The current study is meant to be an exploratory initial investigation into the effects of lifetime reproductive traits on the traits of the aging process. This study is not meant to be an extensive study of the traits we see during the typical aging process; however, this study aims to further understand how the accumulation of traits influencing the sex steroid levels over the lifetime influence the traits that sex steroid levels affect during the aging process. Specifically, this study aims to investigate one aspect of lifetime reproductive traits (number of menstrual cycles, caregiving/parenting) and one aspect of the aging process, associated with frailty. This study does not propose to review the numerous other traits that may be influenced by sex steroid levels during aging (e.g., a decline in skin elasticity, loss of libido, an increased risk of reproductive cancers, and memory loss), all of which may also be influenced by the accumulation of sex steroid levels (see [12]). In our current study, we did not include the use of hormonal contraceptives in the calculation of lifetime reproductive traits. The use of hormonal contraceptives would certainly impact an individual’s sex steroid hormone levels and could further be included in a calculation of lifetime sex steroid exposure. The use of hormonal contraceptives is relatively low in the Philippines, partially due to the difficulty to access these forms of medicine. While currently, 54% of married women in the Philippines report using a family planning method, in 1993, only 25% of women reported using family planning methods [19]. Furthermore, of the 54% of married women who report using a family planning method, approximately 27% of those used a hormone-based method (pill, implant, or injectable) while the rest reported the use of non-hormonal methods (e.g., traditional methods such as withdrawal or calendar tracking) [19].
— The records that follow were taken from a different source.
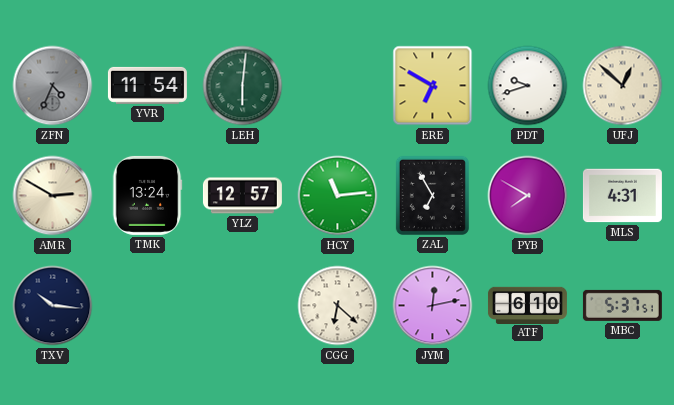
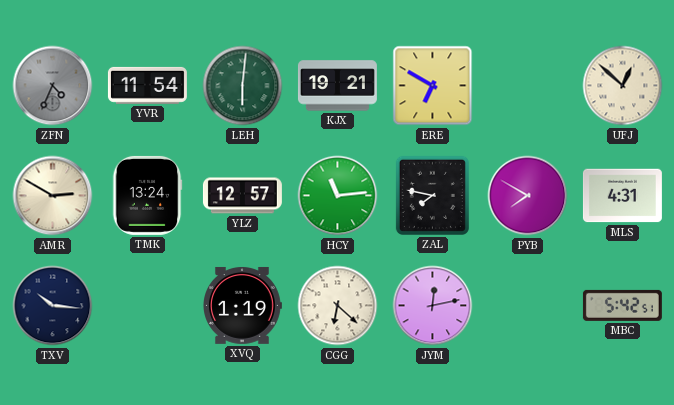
KJX: none -> 19:21
PDT: 9:42 -> none
ZAL: 6:55 -> 7:47
XVQ: none -> 1:19
ATF: 6:10 -> none
MBC: 5:37 -> 5:42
Frailty measures are a field-friendly method of collecting data to analyze the trade-offs between reproduction and maintenance among aging populations. The measures used in the current study were easy to adapt to various scenarios in the USA and the Philippines.

Estimated lifetime reproductive cycles (ELC) are a useful tool when considering lifetime exposure to sex steroid hormones. However, ELC is limited by participants’ accurate recollection of their reproductive histories. There may be numerous factors that influence lifetime exposure to sex steroid hormones that are not captured by the current method of calculation, for example, hormonal birth control use, environmental exposure to sex steroid hormones, and/or medications. Moreover, frailty may be influenced by factors not captured by the current methodology, for example, activity patterns (including type of labor, physical limitations, etc.).
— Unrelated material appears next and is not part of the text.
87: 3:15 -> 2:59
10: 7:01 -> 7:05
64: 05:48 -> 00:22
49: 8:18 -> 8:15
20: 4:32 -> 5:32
While there are certainly challenges that are posed by field-based research studies, including the current study, certain methods may be employed to assist with these difficulties. Here we used several methods that are field-friendly including portable equipment such as a dynamometer and calibrating different walking paths based on the space available to calculate walking speed. Additionally, using interviews to capture reproductive histories appear to be a minimally invasive method for investigating lifetime reproductive profiles. The interviews also provide the added means of identifying crucial sociocultural and interindividual variation. The current exploratory project may provide data sufficient for future studies investigating lifetime profiles of reproduction and trade-offs with other areas of life history.